精強を誇ったガレア軍は、一人のエンジニアが引いた図面の前に、一時間足らずで壊滅した。

第五章 灰色の楽園

戦いは終わった。

領地は守られ、豊かな食料と、強力な自衛手段を手に入れた。

だが、エリスの表情は晴れなかった。

「……カイト様。私たちは、とんでもない箱を開けてしまったのではないでしょうか」

焼け焦げた戦場跡を見つめながら、彼女は呟く。

かつて神秘と祈りに満ちていたこの世界に、冷徹な方程式が持ち込まれた。

人々はもう、神に祈らない。

カイトが作る「白い粉」と「黒い粉」を崇めている。

「文明とはそういうものだ」

カイトは淡々と答えた。

「効率を求め、数を増やし、敵を排除する。その果てにあるのが楽園か地獄かは、俺の知ったことじゃない」

彼は夕日を背に、次の設計図を広げた。

蒸気機関、あるいは、より強力な兵器か。

その背中には、世界を救った英雄の輝きと、世界を滅ぼす魔王の影が、同時に落ちていた。

AI物語分析

【主な登場人物】

  • 九条カイト: 元化学プラントエンジニア。
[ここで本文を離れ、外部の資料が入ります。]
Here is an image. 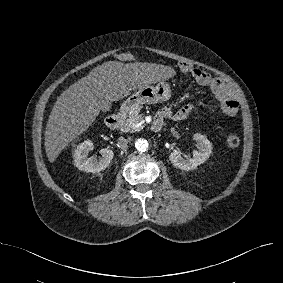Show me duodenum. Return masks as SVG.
Segmentation results:
<instances>
[{
    "mask_svg": "<svg viewBox=\"0 0 283 283\" xmlns=\"http://www.w3.org/2000/svg\"><path fill=\"white\" fill-rule=\"evenodd\" d=\"M122 112H117L111 116H109L107 119H106V125L108 128L110 129H116L119 127L121 121H122ZM162 119L157 117L155 118V120L153 121L152 125H151V128L153 131L157 132V131H160L161 128H162Z\"/></svg>",
    "mask_w": 283,
    "mask_h": 283,
    "instance_id": "duodenum-1",
    "label": "duodenum"
}]
</instances>
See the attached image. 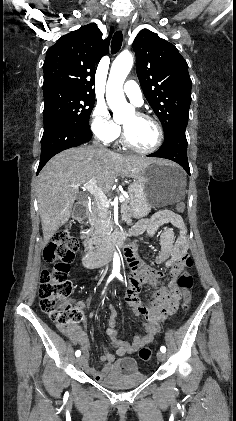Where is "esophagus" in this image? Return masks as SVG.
Returning a JSON list of instances; mask_svg holds the SVG:
<instances>
[{"label": "esophagus", "mask_w": 236, "mask_h": 421, "mask_svg": "<svg viewBox=\"0 0 236 421\" xmlns=\"http://www.w3.org/2000/svg\"><path fill=\"white\" fill-rule=\"evenodd\" d=\"M127 26H128V22H127V20H125V19H121V20L119 21V28H120V30H122L123 32H125V31H126Z\"/></svg>", "instance_id": "obj_1"}]
</instances>
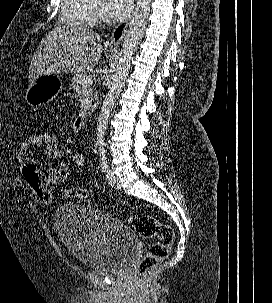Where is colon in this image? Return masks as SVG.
Returning a JSON list of instances; mask_svg holds the SVG:
<instances>
[{
    "label": "colon",
    "instance_id": "1",
    "mask_svg": "<svg viewBox=\"0 0 272 303\" xmlns=\"http://www.w3.org/2000/svg\"><path fill=\"white\" fill-rule=\"evenodd\" d=\"M37 137L43 149L59 148L57 136L53 131L43 130L37 134ZM72 164L77 170L84 169L86 166L84 154L81 152L73 154ZM23 174L37 197L43 203L50 204L52 195L40 184L36 169L33 166H27L24 168ZM64 194L70 198L88 199L90 197L89 191L82 187L68 188L64 191ZM130 222L142 238H156V241L149 246L147 254L138 266V275L143 279L168 257L174 242L175 233L170 225L161 223L151 215L133 216L130 218Z\"/></svg>",
    "mask_w": 272,
    "mask_h": 303
}]
</instances>
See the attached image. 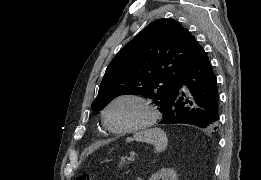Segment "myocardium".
I'll return each instance as SVG.
<instances>
[{"label": "myocardium", "instance_id": "myocardium-1", "mask_svg": "<svg viewBox=\"0 0 261 180\" xmlns=\"http://www.w3.org/2000/svg\"><path fill=\"white\" fill-rule=\"evenodd\" d=\"M125 100L135 101L141 104L145 113L142 120L135 126L127 129H115L109 123V111L117 103ZM156 119V110L154 103L146 96L139 93H122L111 99L103 109L102 122L108 132L115 136H131L143 133L150 129Z\"/></svg>", "mask_w": 261, "mask_h": 180}]
</instances>
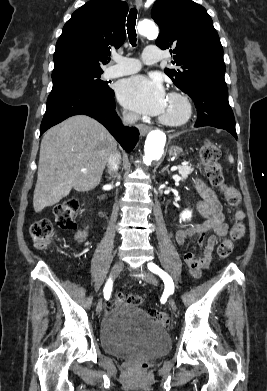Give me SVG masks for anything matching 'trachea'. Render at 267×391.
Here are the masks:
<instances>
[{"instance_id":"3493384b","label":"trachea","mask_w":267,"mask_h":391,"mask_svg":"<svg viewBox=\"0 0 267 391\" xmlns=\"http://www.w3.org/2000/svg\"><path fill=\"white\" fill-rule=\"evenodd\" d=\"M136 18H137V9L134 7L130 10L128 18H127V34L129 37L130 44L132 47L136 46V41H137V34H136Z\"/></svg>"}]
</instances>
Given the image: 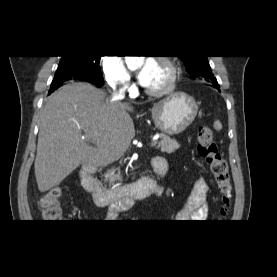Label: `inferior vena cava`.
I'll return each instance as SVG.
<instances>
[{"mask_svg": "<svg viewBox=\"0 0 277 277\" xmlns=\"http://www.w3.org/2000/svg\"><path fill=\"white\" fill-rule=\"evenodd\" d=\"M125 98V88L124 89H114L113 93H112V100L113 101H120L123 100Z\"/></svg>", "mask_w": 277, "mask_h": 277, "instance_id": "1", "label": "inferior vena cava"}]
</instances>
極度の合理主義者。「感情はノイズ」と言い切り、魔法を物理法則で解析・無効化することに快感を覚える。彼にとって領民救済は「システム最適化」の一環に過ぎない。
  • エリス: 没落した辺境伯領の若き女領主。民を想う心優しい少女だが、カイトの提案する「悪魔の技術」を受け入れ、共犯者となることで精神的に変容していく。

【考察】

  • 「パンと爆薬」の二面性: 本作の核となるハーバー・ボッシュ法は、空気からパン(肥料)を作ると同時に、火薬の原料(硝酸)も生み出す。科学技術が持つ「救済」と「破壊」の表裏一体性を象徴している。
  • 神秘の喪失: カイトの行動は、異世界における「魔法(未知への畏怖)」を「科学(既知の法則)」へと強制的に書き換える行為である。物質的な豊かさと引き換えに、ファンタジー世界特有のロマンや信仰心が失われていく「脱魔術化」のプロセスを描いている。
  • 救世主か、侵略者か: 領民にとってカイトは飢餓を救った神だが、既存の価値観や生態系から見れば、異質な理を持ち込んだ侵略者である。読者に対し「効率化された幸福は、本当に幸せなのか?」という問いを投げかけている。